Le critique Philippe Azoury a déjà publié chez Capricci deux livres majeurs : À Werner Schroeter, qui n’avait pas peur de la mort et Philippe Garrel, en substance . Il réussit la passe de trois avec Jim Jarmusch, une autre allure. Ses films sont pour lui des œuvres essentielles et intemporelles : « Trente ans après, je n’entends pas en ressortir. J’ai là des rues, de l’oxygène, des cadres larges et venteux, je peux marcher la nuit, ça zone, ça tombe en ruine, la musique est parfaite, les gens sont habités par quelque chose, il y a des livres qui traînent et ils sont souvent de ceux que je recherche. » écrit-il. Chaque film est en effet une fabrique du secret là où le temps semble n’avoir plus de prise même s’il est toujours saisi dans une marche forcée comme dans Dead Man par exemple. Un peu moins dans ses derniers films. Même si son nouveau Paterson remet la mise en jeu quoique sur un mode plus doucereux.
Fils d’une mère critique de cinéma dans un journal de l’Ohio, Jim Jarmusch est tombé dès l’enfance dans les images. Il s’affirme très tôt comme cinéphile et déménage pour New York à l’âge de 17 ans où il étudie la littérature à l’université de Columbia. Un an plus tard, il part à Paris et y passe le plus clair de son temps à la Cinémathèque. De retour à New York, il s’essaie à la musique et à la poésie avant de s’inscrire dans la section cinéma de la New York University. Son film de fin d’études, Permanent Vacation, est remarqué et lui permet de tourner son premier long métrage, Stranger than Paradise, qu’aident à financer des cinéastes dont notamment Wim Wenders dont il est l’assistant sur Nick’s Movie. Son film devient la grande révélation du cinéma indépendant américain de 1984 et obtient la Caméra d’Or au Festival de Cannes où le réalisateur revient deux ans après avec Down by Law.

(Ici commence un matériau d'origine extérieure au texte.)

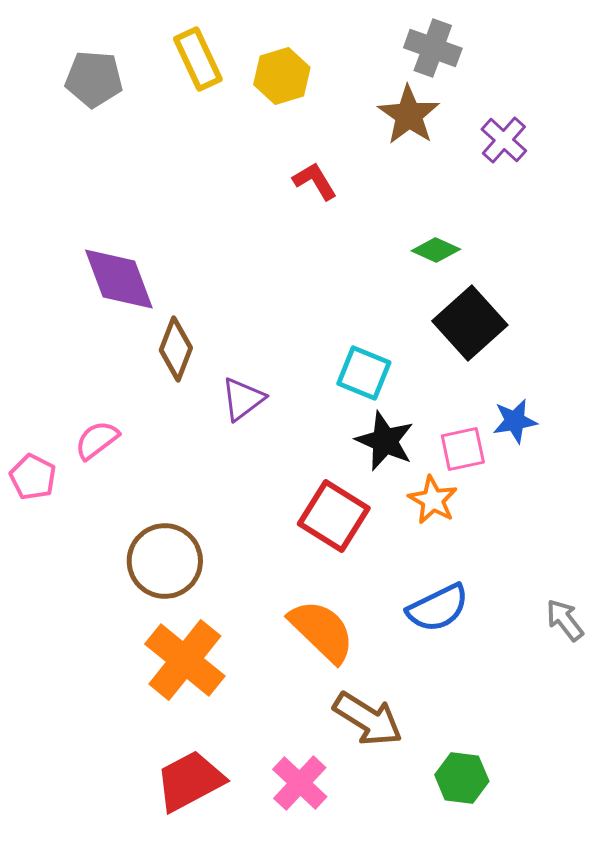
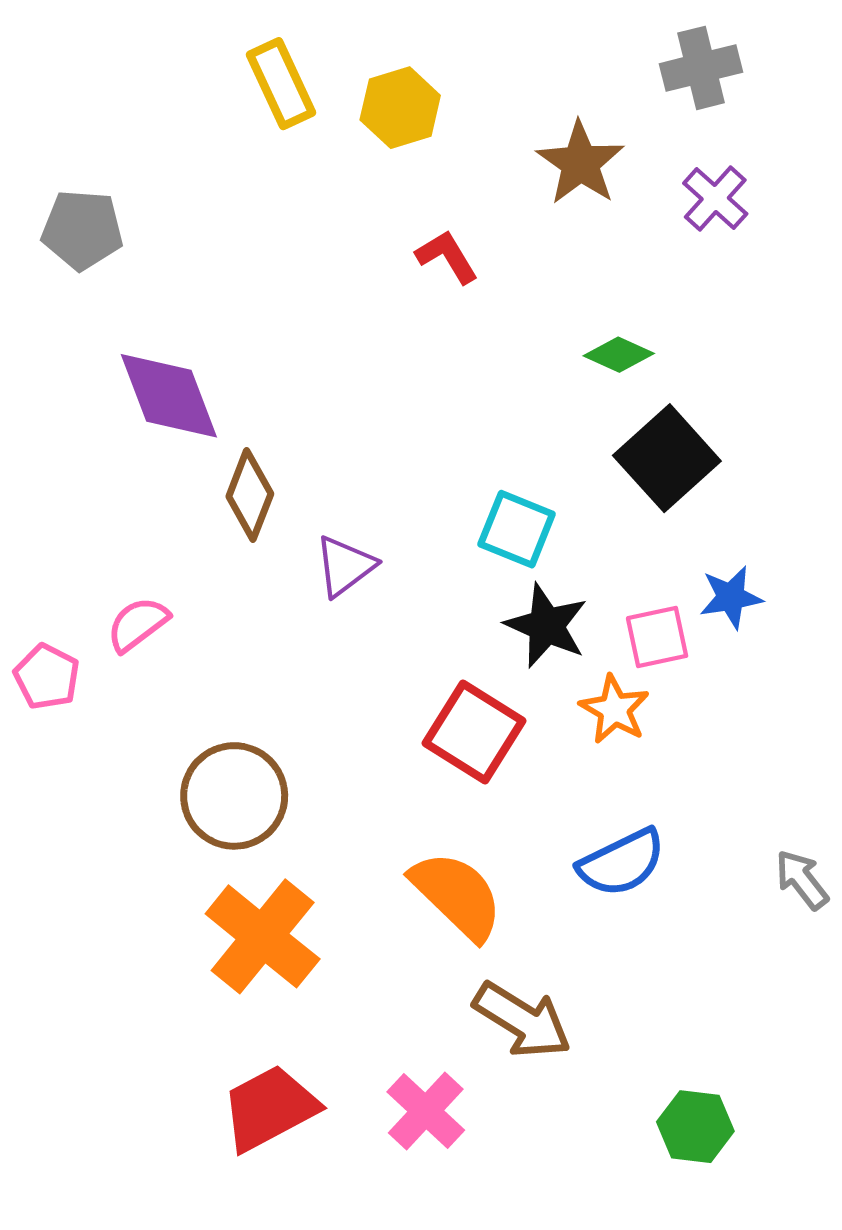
gray cross: (433, 48) -> (701, 68), moved, turned -34
gray pentagon: (94, 79) -> (82, 230), moved
green hexagon: (462, 778) -> (695, 1127), moved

Le cinéaste y révèle deux traits qui marqueront ses films à venir : un intérêt pour la confrontation des cultures, le découpage en diverses histoires et une passion pour la musique — le réalisateur faisant jouer John Lurie et Tom Waits. Amateur de rock, Jarmusch suivra d’ailleurs Neil Young en tournée, avec Year of the Horse, sorte de reportage sur une des tournées mythiques d’un musicien qui réapparaît pour la bande son de Dead Man, son plus beau film. Il y revisite le western dans une superbe photographie noir et blanc aux sons des guitares de Neil Young. Voyage initiatique vers la mort, le film préfigure son long métrage suivant, Ghost Dog : la voie du samouraï dans lequel le réalisateur retravaille les films de samouraïs et le mythe de la mafia à travers le portrait d’un tueur à gages aux méthodes très traditionnelles mais en complet décalage avec le monde qui l’entoure.
Azoury rappelle combien le cinéma de Jarmusch est ouvert. Peu importe le format pour lui : il n’a jamais d’idées préconçues et ne fait pas des films pour un public particulier, le marketing ne l’intéresse pas. Fan de Sofia Coppola (pour lui Virgin Suicide et Lost in Translation représentent des œuvres majeures), il se veut libre de faire ce qu’il veut. Ses cheveux blancs, la cigarette perpétuellement au bec, un profil bas calculé en font une sorte de dandy décalé, faussement détaché, nonchalant, cultivé, poète, auteur et réalisateur dont l’esprit s’évade pour donner naissance à un univers iconographique beau, triste, drôle, magique, désespéré et âpre. Et où la musique garde — actrice ou toile de fond — un rôle essentiel.
jean-paul gavard-perret
Philippe Azoury, Jim Jarmusch, une autre allure , Capricci, Paris, 2017, 112 p. — 8,95 €.
Exposition consacrée à Jim Jarmusch au cinéma Galeries de Bruxelles, du 24 novembre 2016 au 12 février 2017.